Shortly before their 10th birthday, the quints were reunited with the rest of the family. Papa Dionne built a $75,000 mansion, with funds from the girls’ varied endorsements. The reunion was not a happy one. By the time the Dionne Quintuplets turned 20, their “novelty” appeal had largely faded. Following Emilie’s death in 1954 from an unattended epileptic seizure, the sisters became estranged from their parents. Today, only Annette and Cécile survive, and rarely emerge from self-imposed seclusion.

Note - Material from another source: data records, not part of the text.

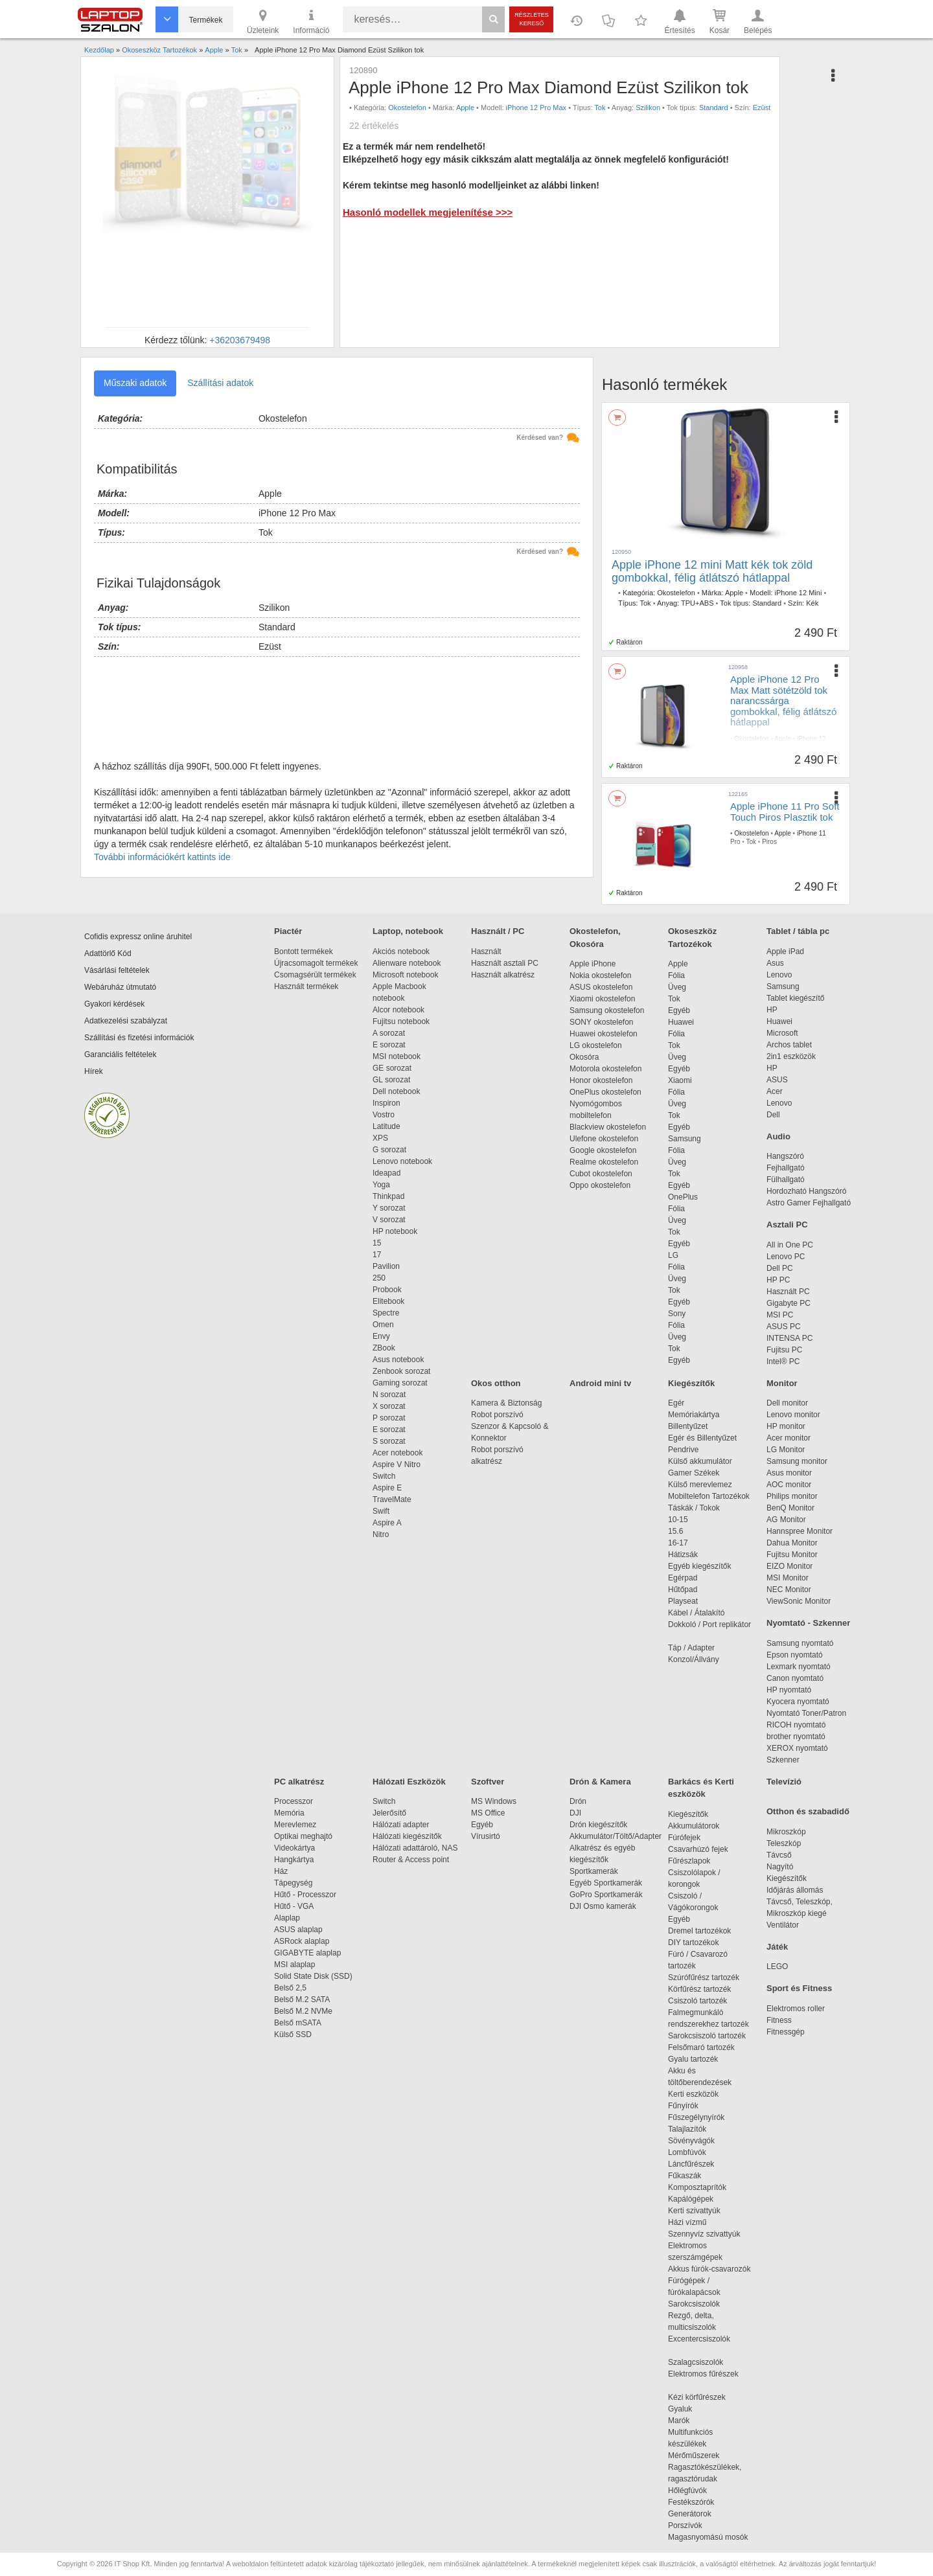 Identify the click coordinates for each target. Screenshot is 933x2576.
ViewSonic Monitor (798, 1601)
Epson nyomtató (794, 1654)
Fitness (779, 2020)
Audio (778, 1136)
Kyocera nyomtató (797, 1701)
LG (673, 1255)
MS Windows (493, 1801)
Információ (311, 20)
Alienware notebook (407, 963)
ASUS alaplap (300, 1929)
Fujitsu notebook (401, 1021)
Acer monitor (788, 1437)
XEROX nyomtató (797, 1748)
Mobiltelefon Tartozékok (709, 1496)
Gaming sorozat (402, 1382)
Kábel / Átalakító (698, 1612)
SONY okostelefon (602, 1022)
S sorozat (389, 1441)
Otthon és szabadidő (807, 1811)
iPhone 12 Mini (798, 593)
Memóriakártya (693, 1414)
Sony (676, 1313)
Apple (465, 107)
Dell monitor (787, 1403)
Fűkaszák (684, 2175)
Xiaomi (680, 1080)
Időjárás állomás (794, 1890)
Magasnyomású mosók (708, 2537)
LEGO (777, 1966)
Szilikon (648, 107)
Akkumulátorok (700, 1825)
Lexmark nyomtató (798, 1666)
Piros (769, 841)
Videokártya (294, 1847)
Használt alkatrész (503, 974)
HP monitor (785, 1426)
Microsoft (782, 1033)
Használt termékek (306, 986)
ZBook (384, 1347)
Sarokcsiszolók (698, 2303)
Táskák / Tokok (694, 1507)
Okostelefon (407, 107)
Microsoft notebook (405, 974)
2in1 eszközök (791, 1056)
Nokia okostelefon (600, 975)
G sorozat (389, 1149)
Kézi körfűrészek (703, 2397)
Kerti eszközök (693, 2094)
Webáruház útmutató (120, 987)
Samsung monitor (796, 1461)
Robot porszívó (497, 1414)
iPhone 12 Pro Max (536, 107)
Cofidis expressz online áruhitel (138, 936)
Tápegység (293, 1882)
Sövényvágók (698, 2140)
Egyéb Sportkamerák (608, 1882)
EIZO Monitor (789, 1566)
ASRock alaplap (304, 1941)
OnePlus (683, 1197)
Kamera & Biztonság (506, 1403)
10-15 (678, 1519)
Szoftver (487, 1781)
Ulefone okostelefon (604, 1138)
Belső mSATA (299, 2022)
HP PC (778, 1279)
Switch (384, 1476)
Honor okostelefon (601, 1080)
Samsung (684, 1138)
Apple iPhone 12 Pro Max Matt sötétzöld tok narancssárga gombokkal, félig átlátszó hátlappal (783, 700)
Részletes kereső (531, 19)
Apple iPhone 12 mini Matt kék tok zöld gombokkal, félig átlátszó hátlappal (712, 571)
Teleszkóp (783, 1843)
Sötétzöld (776, 755)
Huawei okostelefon (604, 1033)
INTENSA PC (789, 1338)
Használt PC (788, 1291)
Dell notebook (396, 1091)
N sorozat (389, 1394)
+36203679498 (239, 340)
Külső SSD (293, 2034)
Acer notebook (397, 1452)
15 (377, 1243)
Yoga (381, 1184)
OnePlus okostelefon (605, 1092)
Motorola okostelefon (605, 1068)
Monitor (782, 1383)
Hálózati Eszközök (409, 1781)
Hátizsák (683, 1554)
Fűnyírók (683, 2105)
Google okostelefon (603, 1150)
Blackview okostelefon (608, 1127)
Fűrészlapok (695, 1860)
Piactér (288, 931)
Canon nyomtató (795, 1678)
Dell (773, 1114)
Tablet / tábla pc (797, 931)
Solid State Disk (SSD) (313, 1976)
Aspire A (387, 1522)
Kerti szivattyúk (694, 2210)
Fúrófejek (690, 1837)
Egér (676, 1403)
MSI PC (779, 1314)
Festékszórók (691, 2502)
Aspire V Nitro (399, 1464)
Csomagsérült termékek (315, 974)
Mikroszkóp (786, 1831)
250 (379, 1277)
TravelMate (394, 1499)
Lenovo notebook (402, 1161)
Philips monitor (792, 1496)
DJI (575, 1813)
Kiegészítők (691, 1383)
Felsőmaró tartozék (701, 2047)
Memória (289, 1813)
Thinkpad (388, 1196)
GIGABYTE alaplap (309, 1952)
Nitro (381, 1534)
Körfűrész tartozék (699, 1989)
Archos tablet (789, 1044)
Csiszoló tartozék (697, 2000)
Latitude (386, 1126)
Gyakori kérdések (114, 1004)
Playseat (683, 1601)
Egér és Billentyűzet (702, 1437)
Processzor (293, 1801)
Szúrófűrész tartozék (703, 1977)
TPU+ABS (697, 603)
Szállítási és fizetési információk (139, 1037)
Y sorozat (389, 1208)
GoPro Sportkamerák (606, 1894)
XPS (380, 1138)
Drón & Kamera (600, 1781)
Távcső (779, 1855)
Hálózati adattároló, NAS (415, 1847)
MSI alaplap (294, 1964)
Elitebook (388, 1301)
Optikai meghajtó (303, 1836)
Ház (281, 1871)
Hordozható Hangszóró (806, 1191)
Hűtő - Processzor (305, 1894)
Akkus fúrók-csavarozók (709, 2269)
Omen (383, 1324)
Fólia (676, 975)
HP (772, 1009)
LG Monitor (785, 1449)
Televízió (783, 1781)
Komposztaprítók (697, 2187)
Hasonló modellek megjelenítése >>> (428, 212)
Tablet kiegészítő (795, 998)
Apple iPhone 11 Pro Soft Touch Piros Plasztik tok (784, 812)
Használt (486, 951)
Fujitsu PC (784, 1349)
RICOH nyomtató (795, 1724)
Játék (777, 1947)
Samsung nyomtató (799, 1643)
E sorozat (389, 1044)
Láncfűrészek (697, 2164)
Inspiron (386, 1103)
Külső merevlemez (700, 1484)
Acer (774, 1091)
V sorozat (389, 1219)
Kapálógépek (690, 2199)
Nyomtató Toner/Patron (806, 1713)
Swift (381, 1511)
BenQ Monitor (790, 1507)
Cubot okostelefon (601, 1173)
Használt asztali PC (504, 963)
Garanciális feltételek (120, 1054)
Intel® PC (783, 1361)
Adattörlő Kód (108, 953)
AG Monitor (786, 1519)
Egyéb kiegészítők (699, 1566)
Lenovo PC (785, 1256)
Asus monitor (789, 1472)
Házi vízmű (687, 2222)
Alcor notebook (398, 1009)
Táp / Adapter (691, 1647)
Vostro (384, 1114)
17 (377, 1254)
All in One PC (789, 1244)
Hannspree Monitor (799, 1531)
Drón (578, 1801)
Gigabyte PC (788, 1303)
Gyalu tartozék (693, 2059)
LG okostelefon (596, 1045)
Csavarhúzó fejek (704, 1849)
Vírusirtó (485, 1836)
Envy (381, 1336)
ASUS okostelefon (601, 987)
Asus (775, 963)
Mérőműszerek (693, 2455)
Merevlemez (295, 1824)
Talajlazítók (687, 2129)
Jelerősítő (389, 1813)
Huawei (681, 1022)
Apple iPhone (593, 963)
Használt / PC (497, 931)
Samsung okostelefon (607, 1010)
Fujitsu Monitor (792, 1554)
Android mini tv (600, 1383)
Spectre (386, 1312)
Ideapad (386, 1173)
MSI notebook (396, 1056)
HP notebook (395, 1231)
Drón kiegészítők (598, 1824)
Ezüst (762, 107)
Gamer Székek (693, 1472)
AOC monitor (788, 1484)
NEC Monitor (788, 1589)
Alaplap (287, 1917)
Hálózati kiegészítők (407, 1836)
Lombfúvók (687, 2152)
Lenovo (779, 974)
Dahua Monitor (792, 1542)
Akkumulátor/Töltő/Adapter (616, 1836)
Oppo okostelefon (600, 1185)
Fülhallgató (785, 1179)
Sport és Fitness (799, 1988)
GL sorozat (391, 1079)
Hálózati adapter (401, 1824)
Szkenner (783, 1759)
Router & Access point (411, 1859)
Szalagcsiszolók (695, 2362)
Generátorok (689, 2513)
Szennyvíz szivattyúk (704, 2234)
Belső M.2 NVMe (305, 2011)
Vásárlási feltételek (117, 970)
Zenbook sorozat (401, 1371)
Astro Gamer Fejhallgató (808, 1202)
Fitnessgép (785, 2031)
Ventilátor (782, 1925)
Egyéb (679, 1010)
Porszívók (685, 2525)
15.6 (675, 1531)
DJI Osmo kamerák (605, 1906)
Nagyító (779, 1866)
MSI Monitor (787, 1577)
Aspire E (387, 1487)
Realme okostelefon (604, 1162)
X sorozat (389, 1406)
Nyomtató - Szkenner (808, 1623)
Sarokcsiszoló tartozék (707, 2035)
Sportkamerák (594, 1871)
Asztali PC (787, 1224)
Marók (687, 2420)
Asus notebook (398, 1359)
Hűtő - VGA (294, 1906)
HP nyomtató (788, 1689)
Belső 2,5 (290, 1987)
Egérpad (682, 1577)
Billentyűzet (688, 1426)
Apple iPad (785, 951)
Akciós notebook (401, 951)
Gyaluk (695, 2408)
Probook (387, 1289)
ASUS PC (783, 1326)
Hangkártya (294, 1859)
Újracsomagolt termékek (316, 963)
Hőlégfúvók (687, 2490)
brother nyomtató (795, 1736)
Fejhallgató (785, 1167)
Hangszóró (785, 1156)
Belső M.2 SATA (302, 1999)
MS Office (488, 1813)
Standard (713, 107)
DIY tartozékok (693, 1942)
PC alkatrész (299, 1781)
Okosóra (584, 1057)
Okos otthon (496, 1383)
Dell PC (779, 1268)
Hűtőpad (682, 1589)
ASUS (777, 1079)
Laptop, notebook (408, 931)
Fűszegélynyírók (699, 2117)
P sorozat (389, 1417)
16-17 (678, 1542)
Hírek (93, 1071)
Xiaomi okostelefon (602, 998)
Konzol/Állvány (693, 1659)
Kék (812, 603)
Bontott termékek (303, 951)
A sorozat (389, 1033)
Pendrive (683, 1449)
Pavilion (386, 1266)
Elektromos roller (795, 2008)
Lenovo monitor (793, 1414)
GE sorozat (394, 1068)
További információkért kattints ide (162, 857)
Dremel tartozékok (706, 1930)
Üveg (677, 987)
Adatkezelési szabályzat (125, 1020)
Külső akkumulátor (700, 1461)
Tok (599, 107) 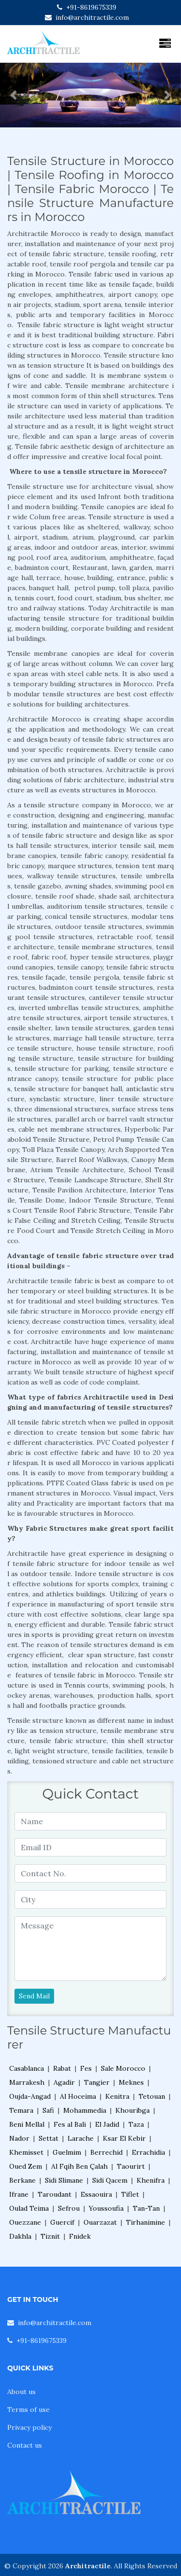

In a 1964 McCall’s article, the sisters wrote, “quintuplets seem to bring out the best and the worst in people.” The Dionnes lived through the worst. The best? The image of youthful joy they conveyed, which cheered a Depression-weary age. As one devotee put it, “the world never ceases to marvel at the phenomenon, and affectionately admire the charming reality of the five most winsome members of its teeming population.”